Example-Rule Coordination

Much of academic learning, particularly in Science, Math, Engineering, and Technology (SMET) domains but also in language learning, involves the acquisition of concepts and skills that must generalize across many situations if robust learning is to achieved. Often instruction expresses such generalizations explicitly to students with verbal descriptions, which we call "rules" (see the top-left cell in Figure XX). It may also communicate these generalizations by providing examples (bottom-left cell). Because "learning by doing" is recognized as critical to concept and skill acquisition, typical instruction also includes opportunities for students to practice application of the rules in "problems" (bottom-right cell). All to rarely, students are asked to generate rules themselves from examples of worked out problem solutions -- prompting students to do so is called "self-explanation" (top-right cell). The optimal combination of these four kinds of instruction (or instructional events) has been the focus on many projects that cut across math, science, and language domains. While typical instruction tends to focus on rules and practice opportunities (the main diagonal in Figure XX), these studies have now consistently demonstrated that a more balanced approach that includes at least as many examples and self-explanation opportunities leads to more robust learning.

PSLC studies in math, science, and language learning domains have been exploring the combination of worked-examples and self-explanation with computer-based tutoring during problem-solving practice.
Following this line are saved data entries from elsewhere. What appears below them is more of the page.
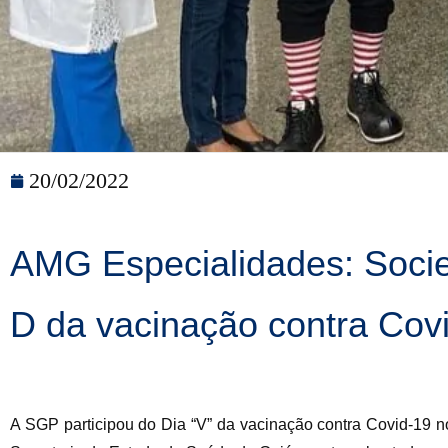
20/02/2022
AMG Especialidades: Socie
D da vacinação contra Cov
A SGP participou do Dia “V” da vacinação contra Covid-19 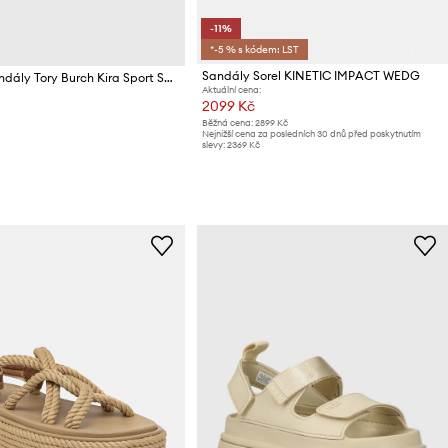
-11%
*-5 % s kódem: LST
Sandály Sorel KINETIC IMPACT WEDG
Kožené sandály Tory Burch Kira Sport Sandal
Aktuální cena:
2099 Kč
Běžná cena:
2899 Kč
Nejnižší cena za posledních 30 dnů před poskytnutím
slevy:
2369 Kč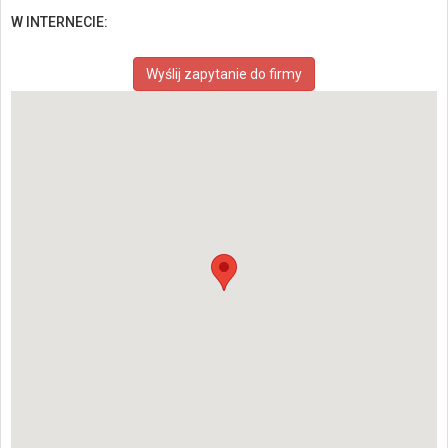
W INTERNECIE:
Wyślij zapytanie do firmy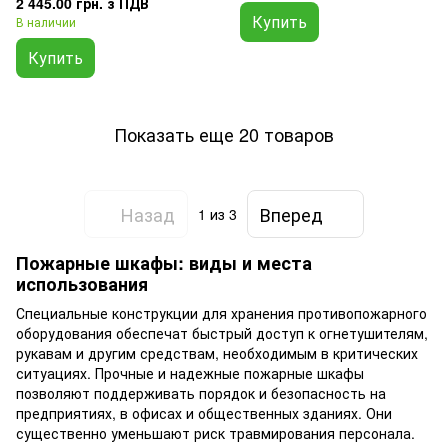
2 445.00 грн. з ПДВ
Купить
В наличии
Купить
Показать еще 20 товаров
Назад
Вперед
1
из 3
Пожарные шкафы: виды и места
использования
Специальные конструкции для хранения противопожарного
оборудования обеспечат быстрый доступ к огнетушителям,
рукавам и другим средствам, необходимым в критических
ситуациях. Прочные и надежные пожарные шкафы
позволяют поддерживать порядок и безопасность на
предприятиях, в офисах и общественных зданиях. Они
существенно уменьшают риск травмирования персонала.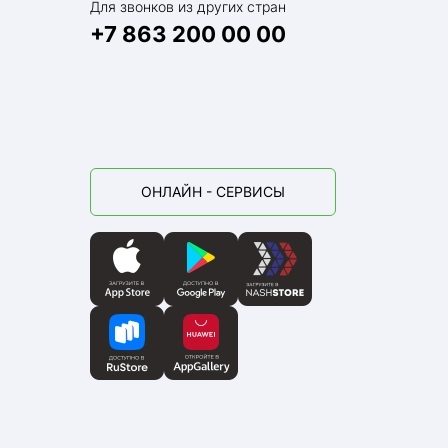
Для звонков из других стран
+7 863 200 00 00
ОНЛАЙН - СЕРВИСЫ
These studies bring together different research traditions 1) studies worked examples and cognitive load theory from Educational Psychology, particularly in Europe, 2) self-explanation studies primarily from cognitive science and psychology, and 3) intelligent tutoring system primarily from Computer Science.

As discussed in Schwonke, Renkel, Krieg, Wittwer, Aleven, & Salden (2009), past studies of worked example effects had compared against a control condition involving unsupported problem solving. This award-winning project has demonstrated the benefit of adding worked examples even in the context of a stronger control condition, namely, problem solving with instructional support of an intelligent tutor. Students spend take 20% less time in the example condition and learn as much or more on a variety of robust learning measures. The project has further demonstrated that a computer tutor that automatically adapts the transition from worked examples to problem solving leads to even further gains in robust student learning (Salden, Aleven, Renkl, & Schwonke, 2009).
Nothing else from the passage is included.